[EM] IRV vs Plurality
Kristofer Munsterhjelm
km-elmet at broadpark.no
Sun Jan 17 01:50:55 PST 2010
robert bristow-johnson wrote:
> we can continue on like this with more discrete levels and all we'll get
> are gradations of the above. it's all a matter of degree.
>
> but the 2-position slider is a 1-bit piece of information: "No","Yes",
> that's the minimum a voter has to judge. that's qualitatively
> different. here's why: with the multi-level (3 or more), then order
> has to be considered with candidates that you approve or disapprove.
>
> but the multi-level or continuous slider (3+) requires *more* than just
> ordering information (who is preferred to whom?), it requires *spacing*
> information. like "i hate candidate D worse than i hate C whom i
> dislike more than B whom i like less than A." you have to decide that D
> is twice as badder than C than C is badder than B or some other value
> judgement. what if you just don't feel like making such a precise
> judgement? then you get your dartboard.

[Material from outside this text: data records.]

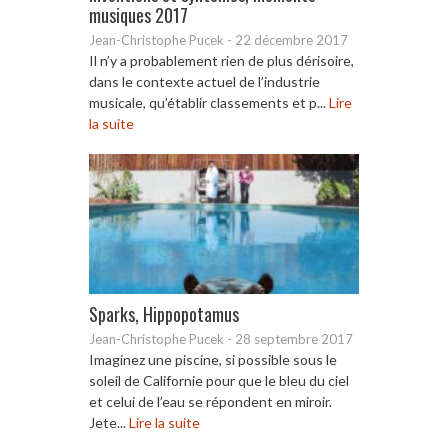
musiques 2017
Jean-Christophe Pucek
-
22 décembre 2017
Il n’y a probablement rien de plus dérisoire,
dans le contexte actuel de l’industrie
musicale, qu’établir classements et p...
Lire
la suite
Sparks, Hippopotamus
Jean-Christophe Pucek
-
28 septembre 2017
Imaginez une piscine, si possible sous le
soleil de Californie pour que le bleu du ciel
et celui de l’eau se répondent en miroir.
Jete...
Lire la suite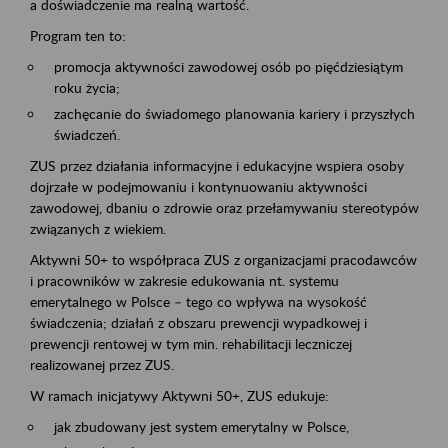
a doświadczenie ma realną wartość.
Program ten to:
promocja aktywności zawodowej osób po pięćdziesiątym
roku życia;
zachęcanie do świadomego planowania kariery i przyszłych
świadczeń.
ZUS przez działania informacyjne i edukacyjne wspiera osoby
dojrzałe w podejmowaniu i kontynuowaniu aktywności
zawodowej, dbaniu o zdrowie oraz przełamywaniu stereotypów
związanych z wiekiem.
Aktywni 50+ to współpraca ZUS z organizacjami pracodawców
i pracowników w zakresie edukowania nt. systemu
emerytalnego w Polsce – tego co wpływa na wysokość
świadczenia; działań z obszaru prewencji wypadkowej i
prewencji rentowej w tym min. rehabilitacji leczniczej
realizowanej przez ZUS.
W ramach inicjatywy Aktywni 50+, ZUS edukuje:
jak zbudowany jest system emerytalny w Polsce,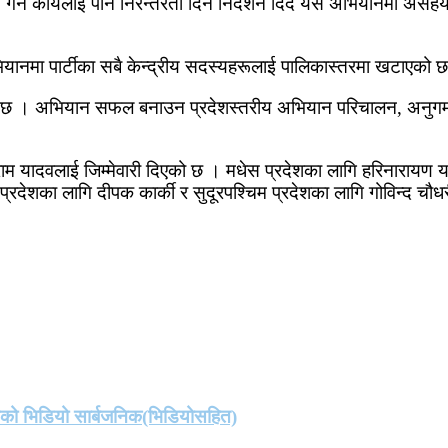
गर्ने कार्यलाई पनि निरन्तरता दिन निर्देशन दिँदै यस अभियानमा असहय
ानमा पार्टीका सबै केन्द्रीय सदस्यहरूलाई पालिकास्तरमा खटाएको 
केको छ । अभियान सफल बनाउन प्रदेशस्तरीय अभियान परिचालन, अनुगमन 
म यादवलाई जिम्मेवारी दिएको छ । मधेस प्रदेशका लागि हरिनारायण या
प्रदेशका लागि दीपक कार्की र सुदूरपश्चिम प्रदेशका लागि गोविन्द चौ
तको भिडियो सार्बजनिक(भिडियोसहित)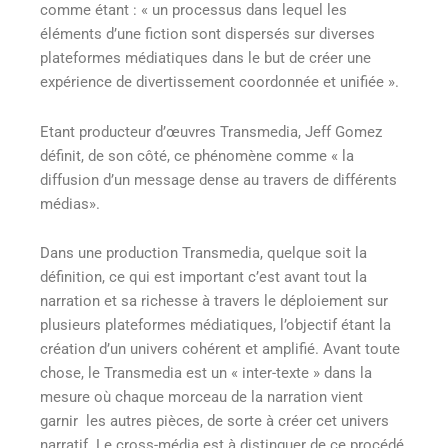
comme étant : « un processus dans lequel les
éléments d’une fiction sont dispersés sur diverses
plateformes médiatiques dans le but de créer une
expérience de divertissement coordonnée et unifiée ».
Etant producteur d’œuvres Transmedia, Jeff Gomez
définit, de son côté, ce phénomène comme « la
diffusion d’un message dense au travers de différents
médias».
Dans une production Transmedia, quelque soit la
définition, ce qui est important c’est avant tout la
narration et sa richesse à travers le déploiement sur
plusieurs plateformes médiatiques, l’objectif étant la
création d’un univers cohérent et amplifié. Avant toute
chose, le Transmedia est un « inter-texte » dans la
mesure où chaque morceau de la narration vient
garnir les autres pièces, de sorte à créer cet univers
narratif. Le cross-média est à distinguer de ce procédé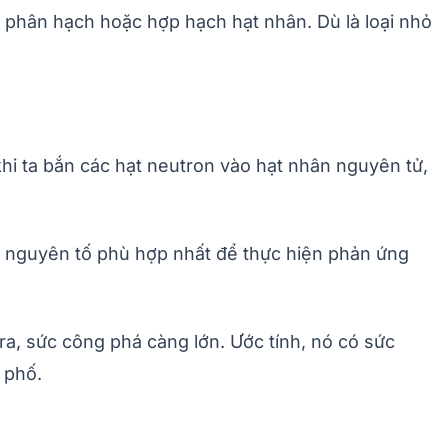
g phân hạch hoặc hợp hạch hạt nhân. Dù là loại nhỏ
i ta bắn các hạt neutron vào hạt nhân nguyên tử,
 nguyên tố phù hợp nhất để thực hiện phản ứng
a, sức công phá càng lớn. Ước tính, nó có sức
 phố.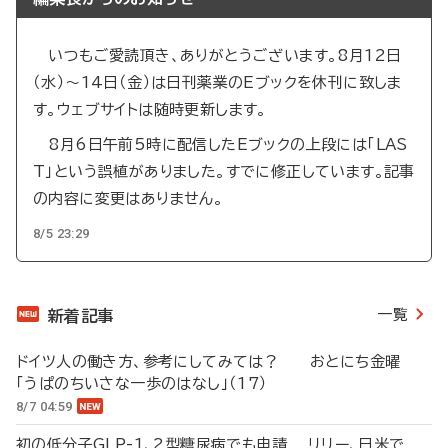
いつもご愛読頂き、ありがとうございます。8月12日
（水）～14日（金）は日刊薬業のEブックを休刊に致しま
す。ウェブサイトは随時更新します。
8月6日午前5時に配信したEブックの上段には「LAS
T」という誤植がありました。すでに修正しています。記事
の内容に変更はありません。
8/5 23:29
一覧
新着記事
ドイツ人の働き方、参考にしてみては？ おとにち金曜
「うぱのちいさな一歩のはなし」（17）
8/7 04:59
初の低分子GLP-1、2型糖尿病でも申請 リリー、日米で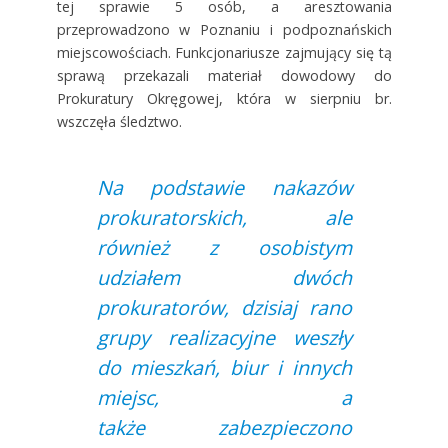
tej sprawie 5 osób, a aresztowania
przeprowadzono w Poznaniu i podpoznańskich
miejscowościach. Funkcjonariusze zajmujący się tą
sprawą przekazali materiał dowodowy do
Prokuratury Okręgowej, która w sierpniu br.
wszczęła śledztwo.
Na podstawie nakazów
prokuratorskich, ale
również z osobistym
udziałem dwóch
prokuratorów, dzisiaj rano
grupy realizacyjne weszły
do mieszkań, biur i innych
miejsc, a
także zabezpieczono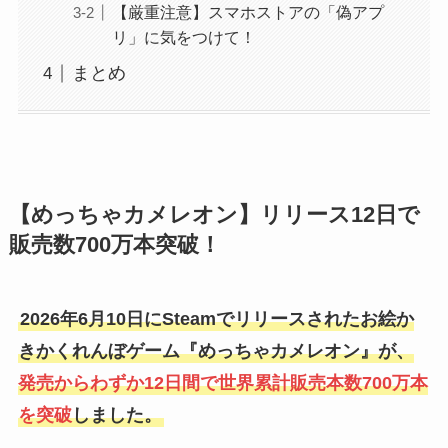
【厳重注意】スマホストアの「偽アプ
リ」に気をつけて！
まとめ
【めっちゃカメレオン】リリース12日で
販売数700万本突破！
2026年6月10日にSteamでリリースされたお絵か
きかくれんぼゲーム『めっちゃカメレオン』が、
発売からわずか12日間で世界累計販売本数700万本
を突破
しました。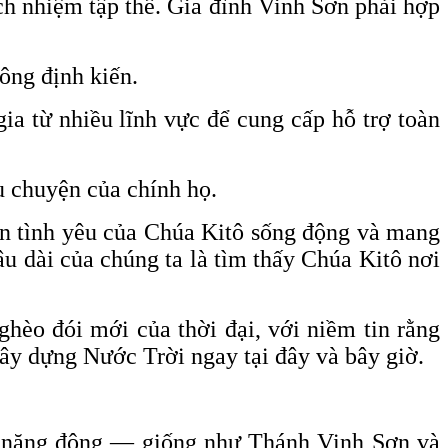
ch nhiệm tập thể. Gia đình Vinh Sơn phải hợp
ông định kiến.
ia từ nhiều lĩnh vực để cung cấp hỗ trợ toàn
u chuyện của chính họ.
kiến tình yêu của Chúa Kitô sống động và mang
u dài của chúng ta là tìm thấy Chúa Kitô nơi
hèo đói mới của thời đại, với niềm tin rằng
ây dựng Nước Trời ngay tại đây và bây giờ.
 và năng động — giống như Thánh Vinh Sơn và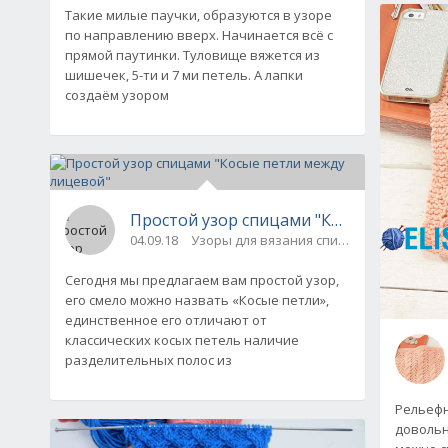
Такие милые паучки, образуются в узоре
по направлению вверх. Начинается всё с
прямой паутинки. Туловище вяжется из
шишечек, 5-ти и 7 ми петель. А лапки
создаём узором
Простой узор спицами "Косые петли ме
04.09.18
Узоры для вязания спицами
Сегодня мы предлагаем вам простой узор,
его смело можно назвать «Косые петли»,
единственное его отличают от
классических косых петель наличие
разделительных полос из
Рельефн
довольн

To me, it seems that the method becomes Approval-like when (number of
graduations) is less than (number of candidates). When that is the case,
you *have* to rate some candidates equal, unless you opt not to rate
them at all.
That won't make much of a difference when the number of candidates is
huge (100 or so), but then, rating 100 candidates would be a pain. I'd
say it would be better to just have plain yes/no Approval for a "first
round", then pick the 5-10 most approved for a second round (using
Range, Condorcet, whatever). Or use minmax approval or PAV or somesuch,
as long as it homes in on the likely winners of a full vote.
I guess that if you (hypothetically speaking) like Range, you could
argue that while there's a "dartboard" effect, the noise is unbiased and
so will cancel itself out given enough voters: the voters may not hit
exactly at the satisfaction point, but close enough.